I'll be spending plenty of time in the Redwood forests now that we live so close to them.


----------



## Sizzle-Chest

M.D. Vaden said:


> I'll be spending plenty of time in the Redwood forests now that we live so close to them.



did you move back down south? i always thought cave junction might be a nice place to live. Close to the redwoods but still in oregon.


----------



## sal b

*Big tree over house*

a big take down in Scarsdale NY by Tree-PRO (aka J-MAX) using GRCS. a real monster ball buster


----------



## sal b

*Tall Tree*

hey jim heres a few more


----------



## pantheraba

M.D. Vaden said:


> I'll be spending plenty of time in the Redwood forests now that we live so close to them.

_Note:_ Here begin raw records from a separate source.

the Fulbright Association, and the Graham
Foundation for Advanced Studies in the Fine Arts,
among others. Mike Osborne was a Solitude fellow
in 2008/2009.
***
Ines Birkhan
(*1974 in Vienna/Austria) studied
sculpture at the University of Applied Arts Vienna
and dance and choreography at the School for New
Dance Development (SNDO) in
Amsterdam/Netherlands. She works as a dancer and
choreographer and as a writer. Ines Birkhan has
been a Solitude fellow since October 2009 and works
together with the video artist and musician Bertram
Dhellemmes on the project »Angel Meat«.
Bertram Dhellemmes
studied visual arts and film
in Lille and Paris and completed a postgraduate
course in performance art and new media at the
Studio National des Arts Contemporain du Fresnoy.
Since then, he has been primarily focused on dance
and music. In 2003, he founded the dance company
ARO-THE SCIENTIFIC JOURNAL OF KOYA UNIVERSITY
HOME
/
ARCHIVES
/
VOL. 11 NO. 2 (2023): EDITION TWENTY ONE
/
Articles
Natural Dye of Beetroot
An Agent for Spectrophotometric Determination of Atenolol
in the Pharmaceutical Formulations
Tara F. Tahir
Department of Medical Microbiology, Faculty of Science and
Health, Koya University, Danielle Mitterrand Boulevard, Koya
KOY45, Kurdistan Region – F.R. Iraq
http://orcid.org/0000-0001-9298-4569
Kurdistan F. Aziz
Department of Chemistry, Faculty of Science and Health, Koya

Can you just go to a Redwood forest and start climbing? e.g., that tree in your picture..are you allowed to set a line and start climbing?

Any rules?

Sizzle, you have shown some big trees...are you allowed to climb them?


----------



## Sizzle-Chest

panthro, its funny you asked that because i was just reading some old posts elsewhere that discuss this very issue. i also like to think i have a leg up on this issue because i have worked for both the state and federal government agencies that manage oregon's forests, which is really neither here nor there in regards to your question. . .

the answer is that the majority of public land does not have rules specific to tree climbing, meaning that you could walk up to any tree and climb it. however, I read that in sequoia kings canyon national parks you are not allowed to climb the giant sequoias. Here in oregon, there are no parks like that, so really any tree in any public forest is open for climbing, besides tree's of special interest like the Klootchy Spruce or Octopus tree. 

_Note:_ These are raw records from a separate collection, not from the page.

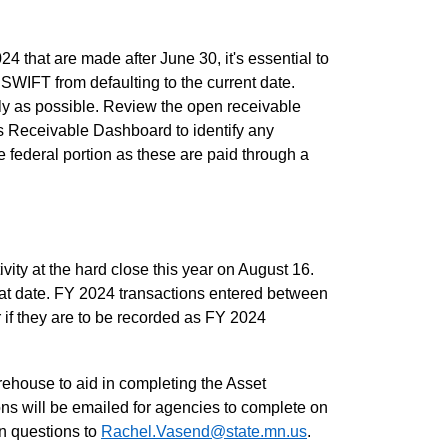
24 that are made after June 30, it's essential to
SWIFT from defaulting to the current date.
ly as possible. Review the open receivable
s Receivable Dashboard to identify any
e federal portion as these are paid through a
ty at the hard close this year on August 16.
at date. FY 2024 transactions entered between
 if they are to be recorded as FY 2024
rehouse to aid in completing the Asset
ions will be emailed for agencies to complete on
on questions to
Rachel.Vasend@state.mn.us
.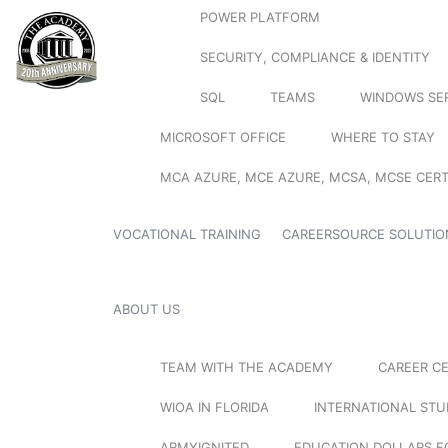
POWER PLATFORM
SECURITY, COMPLIANCE & IDENTITY
SQL
TEAMS
WINDOWS SE
MICROSOFT OFFICE
WHERE TO STAY
MCA AZURE, MCE AZURE, MCSA, MCSE CERT
VOCATIONAL TRAINING
CAREERSOURCE SOLUTIO
ABOUT US
TEAM WITH THE ACADEMY
CAREER C
WIOA IN FLORIDA
INTERNATIONAL ST
ARMYIGNITED
EDUCATION DOLLARS F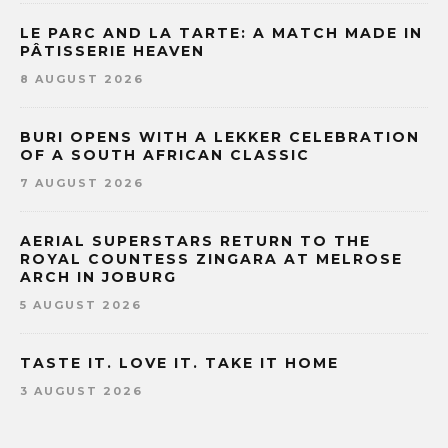
LE PARC AND LA TARTE: A MATCH MADE IN
PÂTISSERIE HEAVEN
8 AUGUST 2026
BURI OPENS WITH A LEKKER CELEBRATION
OF A SOUTH AFRICAN CLASSIC
7 AUGUST 2026
AERIAL SUPERSTARS RETURN TO THE
ROYAL COUNTESS ZINGARA AT MELROSE
ARCH IN JOBURG
5 AUGUST 2026
TASTE IT. LOVE IT. TAKE IT HOME
3 AUGUST 2026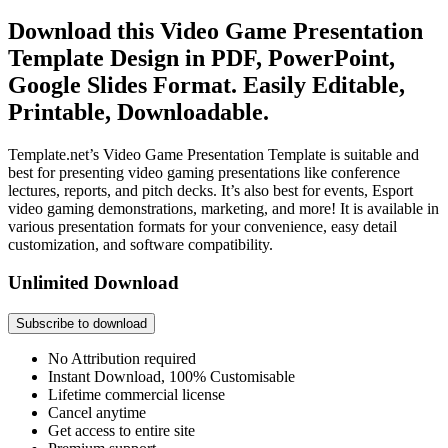
Download this Video Game Presentation
Template Design in PDF, PowerPoint,
Google Slides Format. Easily Editable,
Printable, Downloadable.
Template.net’s Video Game Presentation Template is suitable and
best for presenting video gaming presentations like conference
lectures, reports, and pitch decks. It’s also best for events, Esport
video gaming demonstrations, marketing, and more! It is available in
various presentation formats for your convenience, easy detail
customization, and software compatibility.
Unlimited Download
Subscribe to download
No Attribution required
Instant Download, 100% Customisable
Lifetime commercial license
Cancel anytime
Get access to entire site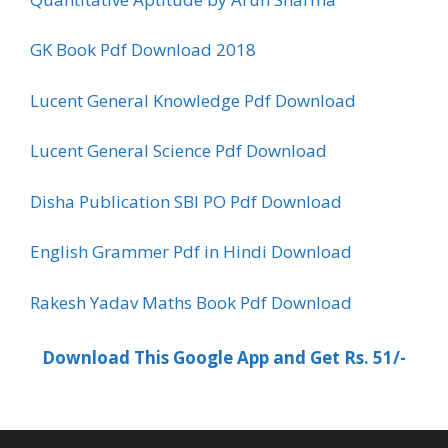
GK Book Pdf Download 2018
Lucent General Knowledge Pdf Download
Lucent General Science Pdf Download
Disha Publication SBI PO Pdf Download
English Grammer Pdf in Hindi Download
Rakesh Yadav Maths Book Pdf Download
Download This Google App and Get Rs. 51/-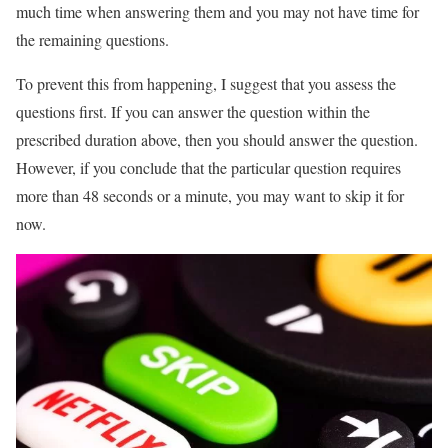
much time when answering them and you may not have time for
the remaining questions.
To prevent this from happening, I suggest that you assess the
questions first. If you can answer the question within the
prescribed duration above, then you should answer the question.
However, if you conclude that the particular question requires
more than 48 seconds or a minute, you may want to skip it for
now.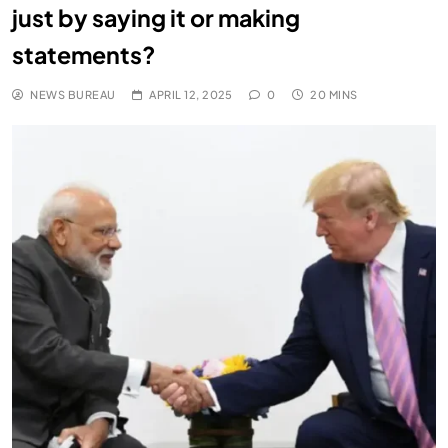
just by saying it or making
statements?
NEWS BUREAU
APRIL 12, 2025
0
20 MINS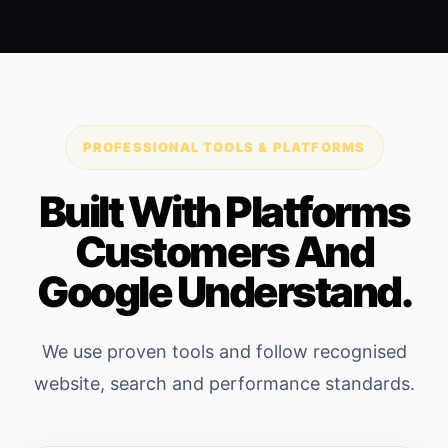
PROFESSIONAL TOOLS & PLATFORMS
Built With Platforms
Customers And
Google Understand.
We use proven tools and follow recognised
website, search and performance standards.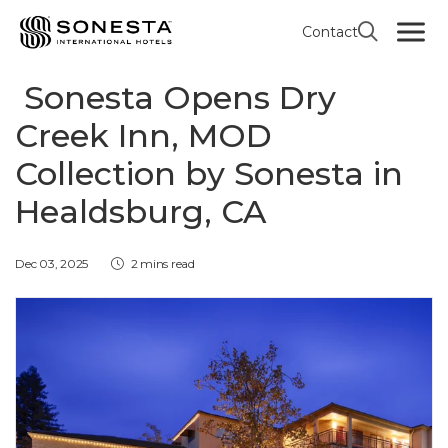
Contact
MOD COLLECTION BY SONESTA
Sonesta Opens Dry
Creek Inn, MOD
Collection by Sonesta in
Healdsburg, CA
Dec 03, 2025
2 mins read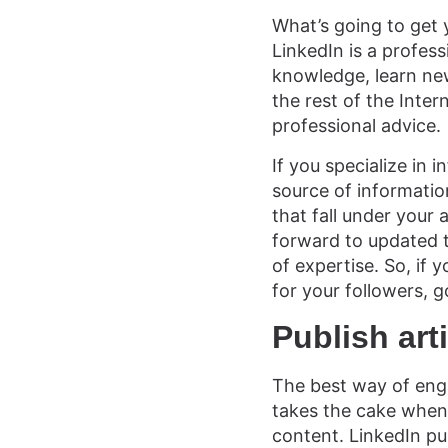
What’s going to get y
LinkedIn is a profess
knowledge, learn new
the rest of the Intern
professional advice.
If you specialize in 
source of informatio
that fall under your
forward to updated tr
of expertise. So, if
for your followers, g
Publish art
The best way of enga
takes the cake when 
content. LinkedIn pul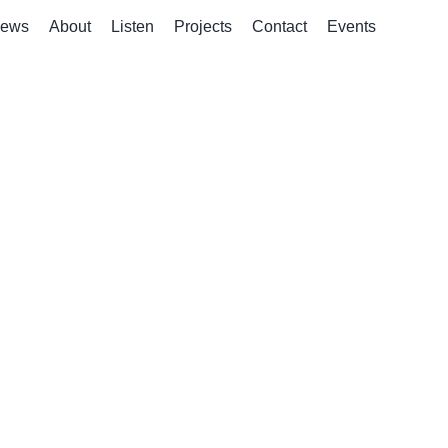
ews
About
Listen
Projects
Contact
Events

but there is really more to it than that. here in the Specific Northwest, there are many tree protests, which involve tree climbing and tree sits. this is illegal for several reasons, which makes it big news here. The result is that the general public thinks that any tree climbing outside of professional work is unlawful. So, when Joe Blow sees you climbing either in the neighborhood park or deep in the national forest, they may misunderstand your intentions and be inclined to tip the authorities. Forest police officers dont need rules to make you leave, and they would just assume not see you there climbing trees. So, really, its not illegal but looked down on in a way that makes a person want to climb trees clandestinely. 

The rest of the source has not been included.